Léo Balerdi: Pro Évolution Soccer

Léo Balerdi est comme les mots, il évolue avec le temps, et faire une « Balerdi » aujourd’hui n’aura pas le même sens qu’il y a 3 ans. Tout comme on dira « il se balerdise » d’un joueur qui, après des débuts timides, deviendra un élément clé de l’équipe là où il y a quelques mois beaucoup auraient employé cette expression pour designer un joueur qui se troue souvent.

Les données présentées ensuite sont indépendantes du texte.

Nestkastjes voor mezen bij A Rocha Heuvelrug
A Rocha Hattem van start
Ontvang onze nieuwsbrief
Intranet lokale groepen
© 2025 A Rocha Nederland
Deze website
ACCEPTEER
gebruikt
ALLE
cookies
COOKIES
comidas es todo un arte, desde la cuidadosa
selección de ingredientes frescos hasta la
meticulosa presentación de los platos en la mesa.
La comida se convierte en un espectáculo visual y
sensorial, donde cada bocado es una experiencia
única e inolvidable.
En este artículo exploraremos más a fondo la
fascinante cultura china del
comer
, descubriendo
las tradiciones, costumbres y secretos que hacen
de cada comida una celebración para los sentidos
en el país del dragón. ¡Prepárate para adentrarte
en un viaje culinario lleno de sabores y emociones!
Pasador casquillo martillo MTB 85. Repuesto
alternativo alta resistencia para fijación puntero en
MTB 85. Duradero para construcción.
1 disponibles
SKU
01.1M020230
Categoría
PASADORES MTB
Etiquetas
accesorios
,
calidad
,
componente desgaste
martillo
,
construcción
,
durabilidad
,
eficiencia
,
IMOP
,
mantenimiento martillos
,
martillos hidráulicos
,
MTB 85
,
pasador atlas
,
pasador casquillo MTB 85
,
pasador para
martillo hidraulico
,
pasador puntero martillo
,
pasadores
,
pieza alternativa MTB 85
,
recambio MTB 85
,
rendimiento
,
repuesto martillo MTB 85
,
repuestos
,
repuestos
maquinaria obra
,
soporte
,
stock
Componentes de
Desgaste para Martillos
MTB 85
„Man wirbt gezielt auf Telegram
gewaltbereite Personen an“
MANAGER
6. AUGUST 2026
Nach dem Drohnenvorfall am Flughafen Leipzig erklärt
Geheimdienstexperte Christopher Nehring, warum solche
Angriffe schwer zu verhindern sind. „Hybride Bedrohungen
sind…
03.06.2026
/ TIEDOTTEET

En revanche, l’expression : » il se velere-germanise » garde totalement son sens premier. Exemple: Timo Werner s’est valere-germanisé ».

Ainsi, nous avons toujours trouvé que notre défenseur était « formidable ». Ce qui signifiait « effrayant » dans le sens premier du mot, alors que depuis 1826 (et l’utilisation du mot par Balzac ) cela signifie: « Qui sort de l’ordinaire par son caractère énorme, colossal, imposant « , selon le Larousse. Définition qui semble parfaitement convenir au sujet.

Baloche pris du volume, comme un melon. Ce qui désignait aussi un fruit autrefois, mais bien plus petit puisqu’il s’agissait… d’une pomme ! En effet, le terme vient du latin « melo, melonis », lui-même hérité du grec « milo », signifiant « pomme ». Balerdi, ou l’histoire de la pomme devenue melon. Faut dire, aussi, qu’il en a de grosses, Baloche.

Qu’il semble loin le temps où on pouvait lire sur les forums et les R. S.  » Oui, mais si Lucas Perrin ( que je salue, s’il nous regarde) était argentin on l’aurait gardé » sous entendant que Balerdi ne devait sa présence qu’à la nationalité qu’il partageait avec Sampaoli, et oubliant que les autres défenseurs de l’équipe n’était pas plus argentin que Perrin.

Qu’il semble loin ( même s’il en avait remis une couche cet automne) le temps où Di meco disait : » Quand je vois Balerdi avec ce maillot, j’ai mal à mon OM », oubliant qu’entre son départ et l’arrivée de Baloche, on en avait vu défilé un paquet de brêles, qui n’avaient pas reçu autant de salades dans la tronche que Léo.

Qu’il semble loin le temps où la simple citation de son nom prenait la forme d’un running gag, même ici. L’ironie voudra que le seul membre de l’équipe OM à l’Apero qui le défendait et voyait avant tout son potentiel était aussi le seul qui ne regardait pas les matchs ( Anakin, que je salue, s’il nous regarde). Quand la cécité mène à la clairvoyance.

On en a connu des plus expérimentés que lui qui ont lâché, la palme revenant à son compratiote Benedetto qui n’aura pas supporté la pression marseillaise une année où les matchs étaient à huis clos.

On en a connu des plus expérimentés qui n’ont pas pris le quart de ce qu’il a pris dans la gueule qui ont fini par lâcher. Mais Balerdi a montré une énorme force de caractère pour remonter la pente, même si une cagade finissait toujours par surgir pour le faire tomber de nouveau. Et l’obligeait, tel le Sisyphe olympien, à remonter la pente avec son passif en guise de rocher.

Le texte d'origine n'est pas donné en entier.